Market data for the top 100 shareholders in MRP between May 24 and June 21 shows the largest reduction was by HSBC Custody Nominees (Australia), which reduced its holding by 6.1 million shares, or 55 percent, to 4.99 million.
That saw it fall to 10th-largest shareholder from fourth. JP Morgan Nominees Australia trimmed its holding by 1.4 million shares to about 4.4 million and Melbourne-based CS Fourth Nominees sold 2.8 million shares to end up with about 1.8 million.
Shares of MRP slipped to $2.46 on May 24, below the $2.50 initial public offering price, and touched a low of $2.20 on June 21. In the same period, the S&P/ASX 200 Index dropped about 7 percent.
With the slump in Australian shares, “Australian institutions that had put money into MRP were probably prepared to pull money out pretty quickly to put into their own market because some of their own stocks would have fallen even further,” said James Smalley, a director at brokerage Hamilton Hindin Greene.
They may also have picked up a currency gain taking their money home as the kiwi dollar advanced on its Australian counterpart, he said.
MRP shares have since recovered, trading recently at $2.42. The shares are rated a ‘hold’ based on the consensus of six recommendations compiled by Reuters, with a median price target of $2.50.
Forsyth Barr analyst Andrew Harvey-Green put a 12-month price target of $2.35 and a rating of ‘hold’ in a report dated June 19. His discounted cash flow valuation was $2.18, including a discount of 20 cents for the Labour/Greens policy for a single buying agency. It also assumed wholesale electricity price growth of 2 percent a year and electricity demand growth of 0.7 percent.
“Whilst we like the underlying industry characteristics (robust earnings & solid growth), there
are regulatory (single buyer model and transmission pricing) and demand issues (threat of aluminium smelter closure and generally weak demand) facing the industry,” he said in the report.
Harvey-Green called MRP “an attractive business in an industry that has a solid earnings track record.” He forecasts a gross dividend yield of 7.2 percent for 2013, rising to 7.8 percent in 2014.
Nominee companies are typically custodians that hold and administer securities for the actual owner.

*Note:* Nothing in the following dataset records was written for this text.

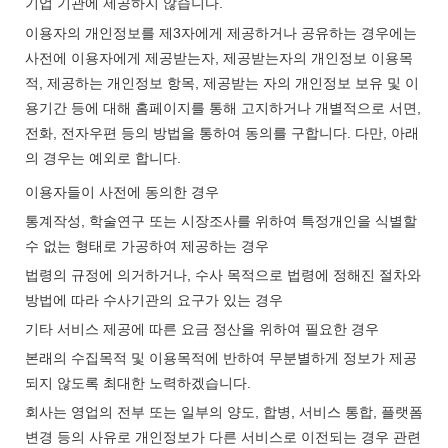
기업 기관에 제공하지 않습니다.
이용자의 개인정보를 제3자에게 제공하거나 공유하는 경우에는
사전에 이용자에게 제공받는자, 제공받는자의 개인정보 이용목
적, 제공하는 개인정보 항목, 제공받는 자의 개인정보 보유 및 이
용기간 등에 대해 홈페이지를 통해 고지하거나 개별적으로 서면,
전화, 전자우편 등의 방법을 통하여 동의를 구합니다. 다만, 아래
의 경우는 예외로 합니다.
이용자들이 사전에 동의한 경우
통계작성, 학술연구 또는 시장조사를 위하여 특정개인을 식별할
수 없는 형태로 가공하여 제공하는 경우
법령의 규정에 의거하거나, 수사 목적으로 법령에 정해진 절차와
방법에 따라 수사기관의 요구가 있는 경우
기타 서비스 제공에 따른 요금 정산을 위하여 필요한 경우
본래의 수집목적 및 이용목적에 반하여 무분별하게 정보가 제공
되지 않도록 최대한 노력하겠습니다.
회사는 영업의 전부 또는 일부의 양도, 합병, 서비스 통합, 플랫폼
변경 등의 사유로 개인정보가 다른 서비스로 이전되는 경우 관련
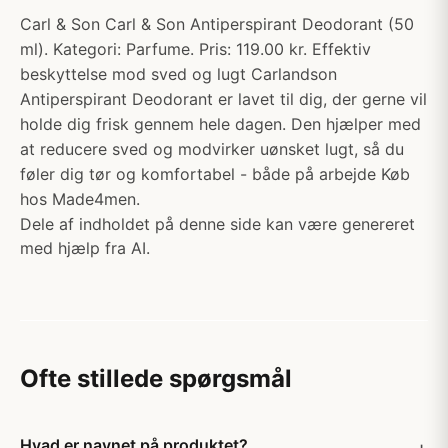
Carl & Son Carl & Son Antiperspirant Deodorant (50
ml). Kategori: Parfume. Pris: 119.00 kr. Effektiv
beskyttelse mod sved og lugt Carlandson
Antiperspirant Deodorant er lavet til dig, der gerne vil
holde dig frisk gennem hele dagen. Den hjælper med
at reducere sved og modvirker uønsket lugt, så du
føler dig tør og komfortabel - både på arbejde Køb
hos Made4men.
Dele af indholdet på denne side kan være genereret
med hjælp fra AI.
Ofte stillede spørgsmål
Hvad er navnet på produktet?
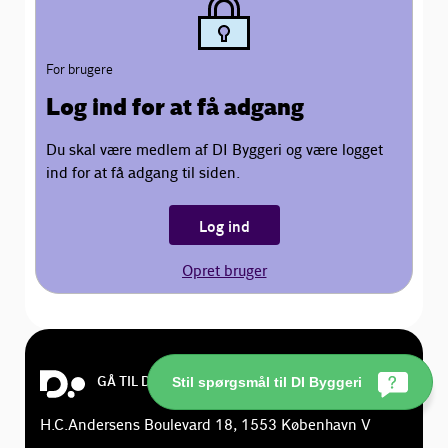
For brugere
Log ind for at få adgang
Du skal være medlem af DI Byggeri og være logget
ind for at få adgang til siden.
Log ind
Opret bruger
GÅ TIL DI.DK
Stil spørgsmål til DI Byggeri
H.C.Andersens Boulevard 18, 1553 København V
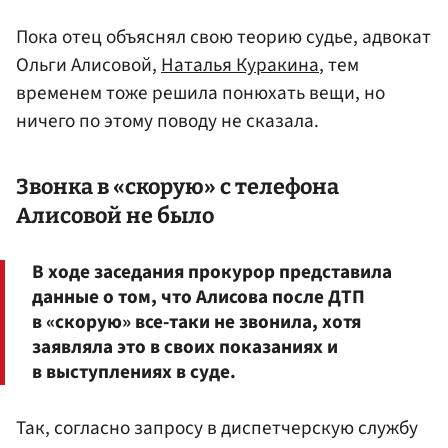
Пока отец объяснял свою теорию судье, адвокат
Ольги Алисовой,
Наталья Куракина
, тем
временем тоже решила понюхать вещи, но
ничего по этому поводу не сказала.
Звонка в «скорую» с телефона
Алисовой не было
В ходе заседания прокурор представила
данные о том, что Алисова после ДТП
в «скорую» все-таки не звонила, хотя
заявляла это в своих показаниях и
в выступлениях в суде.
Так, согласно запросу в диспетчерскую службу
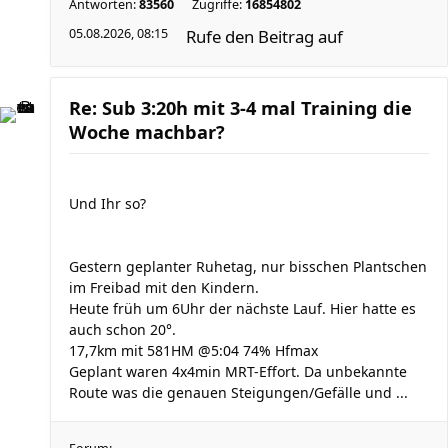
Antworten:
83560
Zugriffe:
16854802
05.08.2026, 08:15
Rufe den Beitrag auf
Re: Sub 3:20h mit 3-4 mal Training die
Woche machbar?
Und Ihr so?
Gestern geplanter Ruhetag, nur bisschen Plantschen
im Freibad mit den Kindern.
Heute früh um 6Uhr der nächste Lauf. Hier hatte es
auch schon 20°.
17,7km mit 581HM @5:04 74% Hfmax
Geplant waren 4x4min MRT-Effort. Da unbekannte
Route was die genauen Steigungen/Gefälle und ...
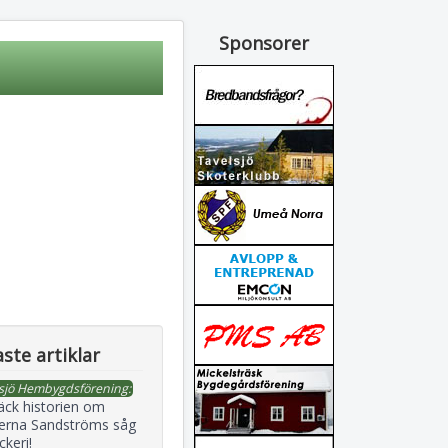
Sponsorer
ste artiklar
sjö Hembygdsförening:
äck historien om
erna Sandströms såg
ckeri!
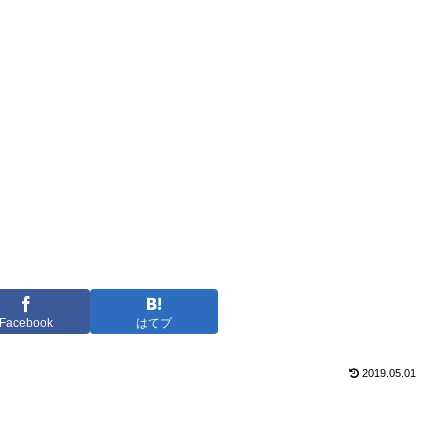
Facebook
はてブ
2019.05.01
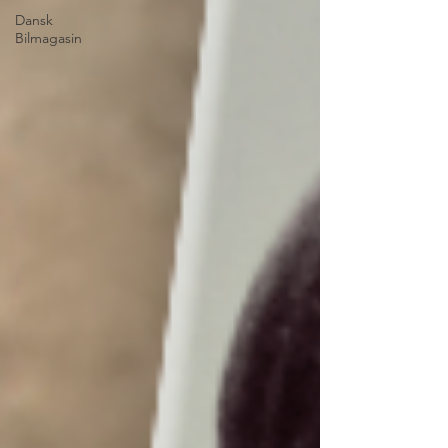
Dansk
Bilmagasin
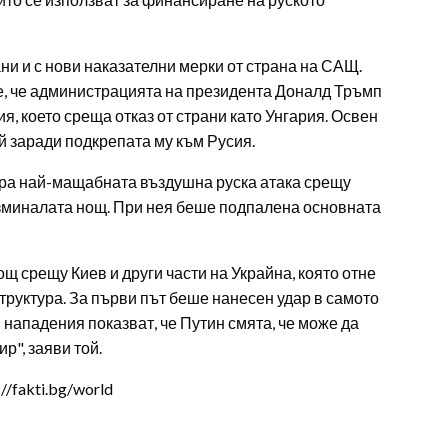
ни и с нови наказателни мерки от страна на САЩ.
е е, че администрацията на президента Доналд Тръмп
я, което среща отказ от страни като Унгария. Освен
й заради подкрепата му към Русия.
ра най-мащабната въздушна руска атака срещу
изминалата нощ. При нея беше подпалена основната
ощ срещу Киев и други части на Украйна, която отне
руктура. За първи път беше нанесен удар в самото
 нападения показват, че Путин смята, че може да
р", заяви той.
/fakti.bg/world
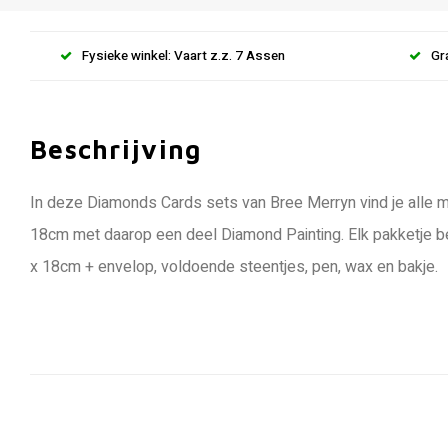
Fysieke winkel: Vaart z.z. 7 Assen
Gr
Beschrijving
In deze Diamonds Cards sets van Bree Merryn vind je alle ma
18cm met daarop een deel Diamond Painting. Elk pakketje b
x 18cm + envelop, voldoende steentjes, pen, wax en bakje.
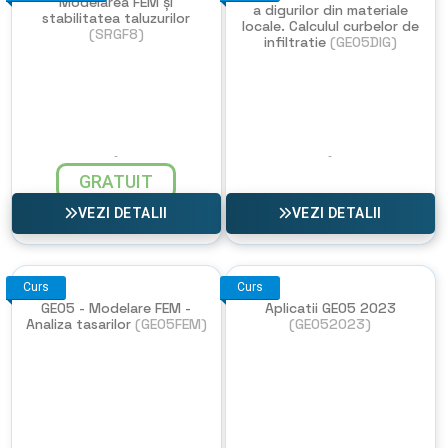
Modelarea FEM și
a digurilor din materiale
stabilitatea taluzurilor
locale. Calculul curbelor de
(SRGF8)
infiltratie
(GEO5DIG)
GRATUIT
VEZI DETALII
VEZI DETALII
Curs
Curs
GEO5 - Modelare FEM -
Aplicatii GEO5 2023
Analiza tasarilor
(GEO5FEM)
(GEO52023)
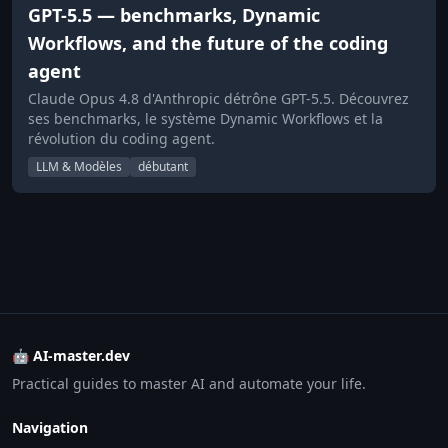
GPT-5.5 — benchmarks, Dynamic
Workflows, and the future of the coding
agent
Claude Opus 4.8 d'Anthropic détrône GPT-5.5. Découvrez
ses benchmarks, le système Dynamic Workflows et la
révolution du coding agent.
LLM & Modèles
débutant
🤖 AI-master.dev
Practical guides to master AI and automate your life.
Navigation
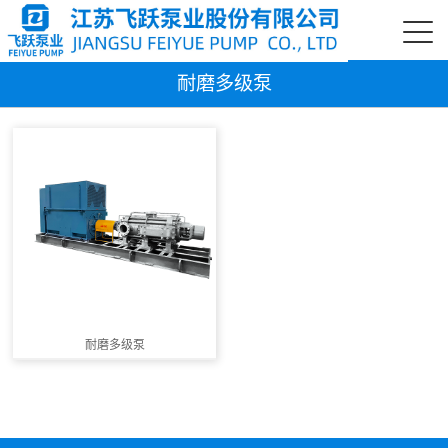
耐磨多级泵
耐磨多级泵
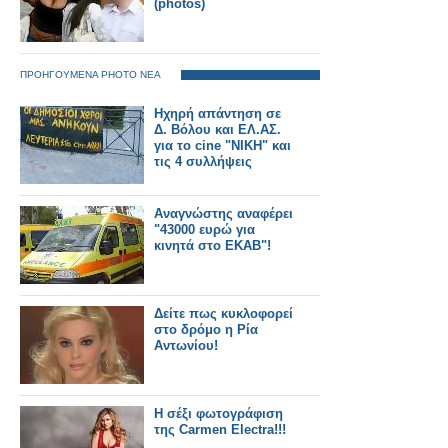
(photos)
ΠΡΟΗΓΟΥΜΕΝΑ PHOTO ΝΕΑ
Ηχηρή απάντηση σε
Δ. Βόλου και ΕΛ.ΑΣ.
για το cine "NIKH" και
τις 4 συλλήψεις
Αναγνώστης αναφέρει
"43000 ευρώ για
κινητά στο ΕΚΑΒ"!
Δείτε πως κυκλοφορεί
στο δρόμο η Ρία
Αντωνίου!
Η σέξι φωτογράφιση
της Carmen Electra!!!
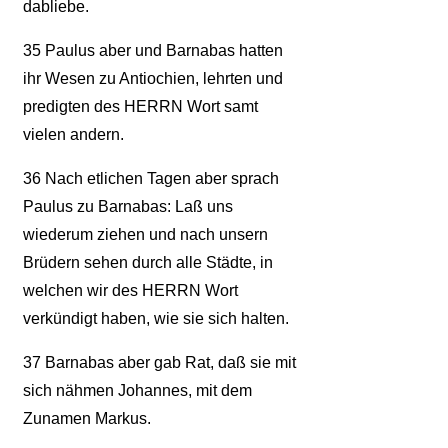
dabliebe.
35
Paulus aber und Barnabas hatten
ihr Wesen zu Antiochien, lehrten und
predigten des HERRN Wort samt
vielen andern.
36
Nach etlichen Tagen aber sprach
Paulus zu Barnabas: Laß uns
wiederum ziehen und nach unsern
Brüdern sehen durch alle Städte, in
welchen wir des HERRN Wort
verkündigt haben, wie sie sich halten.
37
Barnabas aber gab Rat, daß sie mit
sich nähmen Johannes, mit dem
Zunamen Markus.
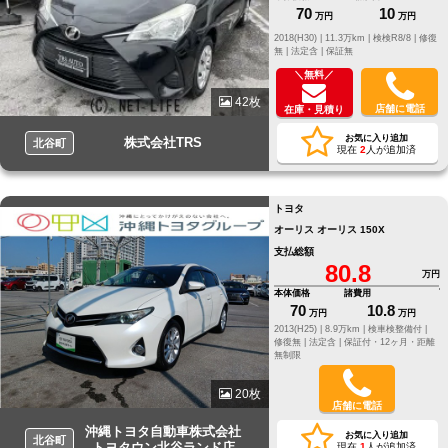
70
10
万円
万円
2018(H30) |
11.3万km |
検検R8/8 |
修復
無 |
法定含 |
保証無
＼無料／
42枚
店舗に電話
在庫・見積り
お気に入り追加
株式会社TRS
北谷町
現在
2
人が追加済
トヨタ
オーリス オーリス 150X
支払総額
80.8
万円
本体価格
諸費用
70
10.8
万円
万円
2013(H25) |
8.9万km |
検車検整備付 |
修復無 |
法定含 |
保証付・12ヶ月・距離
無制限
20枚
店舗に電話
沖縄トヨタ自動車株式会社
お気に入り追加
北谷町
トヨタウン北谷ランド店
現在
1
人が追加済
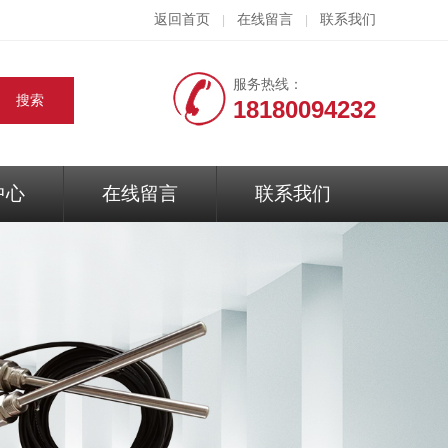
返回首页
在线留言
联系我们
|
|
服务热线：
18180094232
中心
在线留言
联系我们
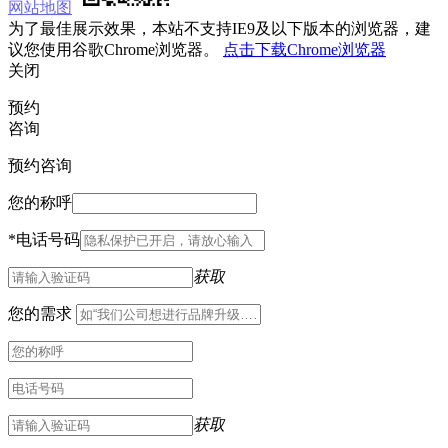
网站地图
为了最佳展示效果，本站不支持IE9及以下版本的浏览器，建
议您使用谷歌Chrome浏览器。
点击下载Chrome浏览器
关闭
预约
咨询
预约咨询
您的称呼
*
电话号码
获取
您的需求
获取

The ultimate owners often can’t be easily identified.
The second-largest shareholder in MRP as at June 21 was New Zealand Central Securities Depositary, the Reserve Bank-owned company that holds shares for its NZClear members, which include banks, fund managers, custodians and trustee companies. Its holding reduced by 2.2 million shares to 194 million, second only to the Crown with 724.6 million shares, or 51.76 percent, of MRP.